The phone calls were always the same. In the first half hour, Sheila would dominate with tales of her children and their various activities. Alice would struggle to sound interested and amused as Sheila recounted how well the oldest had done at her dance recital and how Junior had once again shoved peas up his nose. Then for about ten minutes Sheila would gush about her husband Frank and whatever wonderful thing he’d done for her lately, while Alice silently endured with gritted teeth. The conversation would then turn to Alice’s activities and Sheila questioning whether or not she had met any interesting men. This always led to at least fifteen minutes of Alice defending herself against her sister’s well-meant prying. Finally, it would end in an uncomfortable silence with terse goodbyes.
It had been a particularly hard day and Alice had so far consumed a half a bottle of red wine after coming home—something she rarely did—when the scheduled phone call came. She continued to drink while Sheila chatted on, and she was quite drunk when the conversation took the inevitable turn towards her own sorry, single existence.
“I just don’t know why you don’t do anything social, Alice. You certainly aren’t going to find Mr. Right sitting behind a desk all day, cataloguing dusty, old books.”
“Maybe there is no Mr. Right for me. Have you ever thought about that?” Alice felt proud that her voice carried only a hint of a slur. “Besides, I’m very busy at the library right now. I wouldn’t even have time to date if I wanted to.”
“But don’t you want to? I mean, I hate the idea of you festering away in that house all by yourself with nothing but those mangy cats for company! You need interaction, human interaction!”
“My cats are not mangy!” Alice snapped. “And has it ever occurred to you that maybe I don’t want a husband and kids? Maybe I don’t like goddamned children?!”
Sheila was silent for a while, and Alice felt instantly sorry as she searched for the right words to apologize when Sheila spoke again in a softer tone.
“I will pray for you, Alice. It’s all I can do. Maybe God can heal your bitter heart by bringing a wonderful man into your life.”
This was the final straw. Having also been deeply religious her entire life, but now drunk and furious at Sheila’s presumptions and meddling, Alice gripped the phone and spoke through tightly clenched teeth, words flowing out of her mouth before she could even consider the lack of wisdom behind them.

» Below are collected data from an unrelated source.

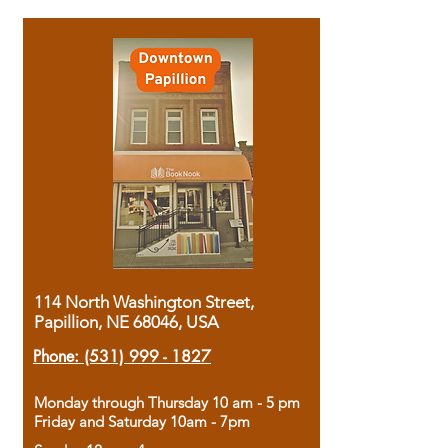
114 North Washington Street,
Papillion, NE 68046, USA
Phone:
(531) 999 - 1827
Monday through Thursday 10 am - 5 pm
Friday and Saturday 10am - 7pm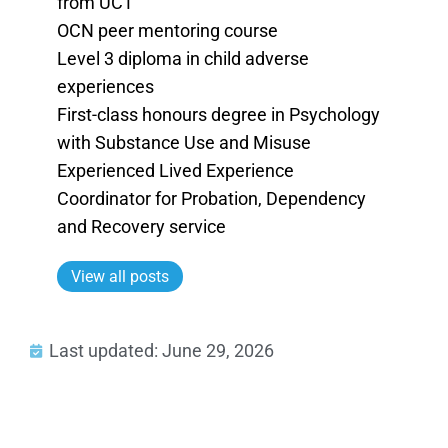
from UCT
OCN peer mentoring course
Level 3 diploma in child adverse
experiences
First-class honours degree in Psychology
with Substance Use and Misuse
Experienced Lived Experience
Coordinator for Probation, Dependency
and Recovery service
View all posts
Last updated: June 29, 2026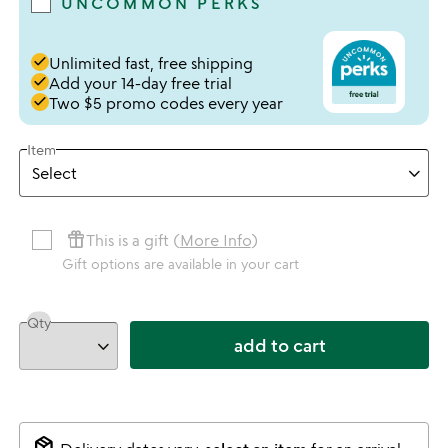
UNCOMMON PERKS
done
Unlimited fast, free shipping
done
Add your 14-day free trial
done
Two $5 promo codes every year
Item
featured_seasonal_and_gifts
This is a gift (
More Info
)
Gift options are available in your cart
Qty
add to cart
package_2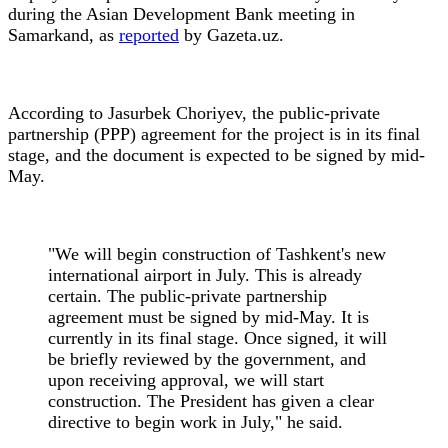
during the Asian Development Bank meeting in
Samarkand, as
reported
by Gazeta.uz.
According to Jasurbek Choriyev, the public-private
partnership (PPP) agreement for the project is in its final
stage, and the document is expected to be signed by mid-
May.
"We will begin construction of Tashkent's new
international airport in July. This is already
certain. The public-private partnership
agreement must be signed by mid-May. It is
currently in its final stage. Once signed, it will
be briefly reviewed by the government, and
upon receiving approval, we will start
construction. The President has given a clear
directive to begin work in July," he said.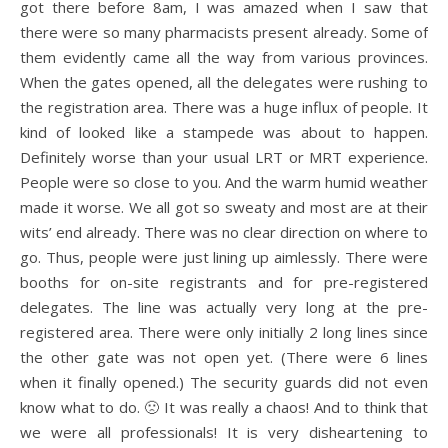
got there before 8am, I was amazed when I saw that
there were so many pharmacists present already. Some of
them evidently came all the way from various provinces.
When the gates opened, all the delegates were rushing to
the registration area. There was a huge influx of people. It
kind of looked like a stampede was about to happen.
Definitely worse than your usual LRT or MRT experience.
People were so close to you. And the warm humid weather
made it worse. We all got so sweaty and most are at their
wits’ end already. There was no clear direction on where to
go. Thus, people were just lining up aimlessly. There were
booths for on-site registrants and for pre-registered
delegates. The line was actually very long at the pre-
registered area. There were only initially 2 long lines since
the other gate was not open yet. (There were 6 lines
when it finally opened.) The security guards did not even
know what to do. 🙁 It was really a chaos! And to think that
we were all professionals! It is very disheartening to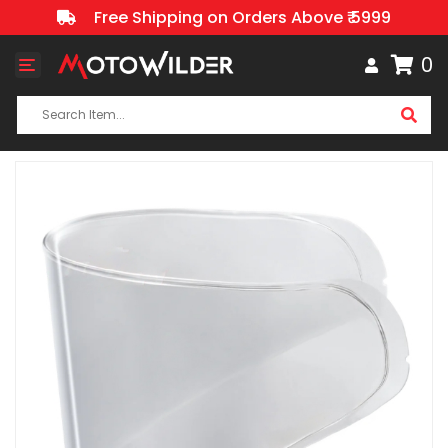
Free Shipping on Orders Above ₹ 5999
0
Toggle
navigation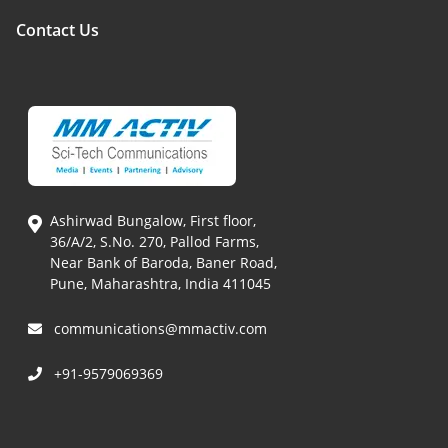
Contact Us
Ashirwad Bungalow, First floor,
36/A/2, S.No. 270, Pallod Farms,
Near Bank of Baroda, Baner Road,
Pune, Maharashtra, India 411045
communications@mmactiv.com
+91-9579069369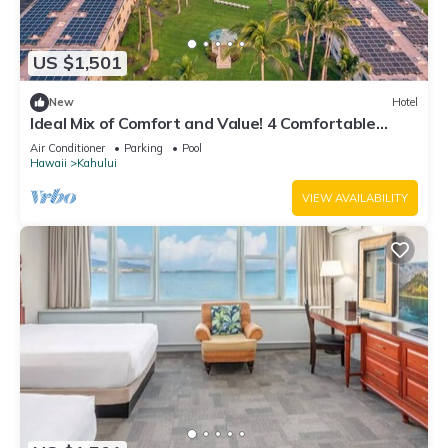
US $1,501
New
Hotel
Ideal Mix of Comfort and Value! 4 Comfortable
Units, Outdoor Pool, Oceanfront!
Air Conditioner
Parking
Pool
Hawaii
Kahului
VIEW AVAILABILITY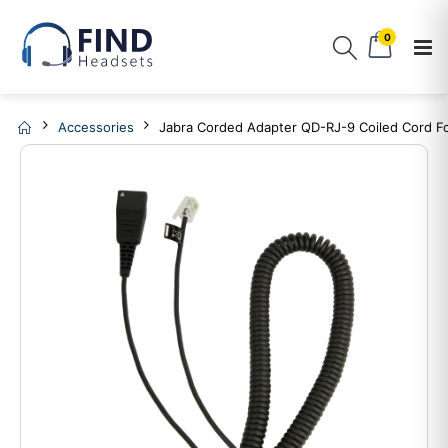
0
Accessories
Jabra Corded Adapter QD-RJ-9 Coiled Cord F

“You just go ahead and pray to God. Because I’m not going to. He hasn’t done a damn thing for me in that area. I think I will pray to the devil tonight; maybe he will send me a man.”
Alice hung up the phone without another word, hot tears of shame and regret stinging the backs of her eyes, and finished her bottle of wine in one long pull before stumbling off to bed. As her eyelids closed, the sound of her sister’s voice echoed in her mind. She flinched at the recollection of her own hostile words and pressed her eyelids tightly together to block them out. Soon enough, her persistence and the bottle of wine she’d had helped her off to the Land of Nod where a dream awaited her. A vivid dream. A sexual dream.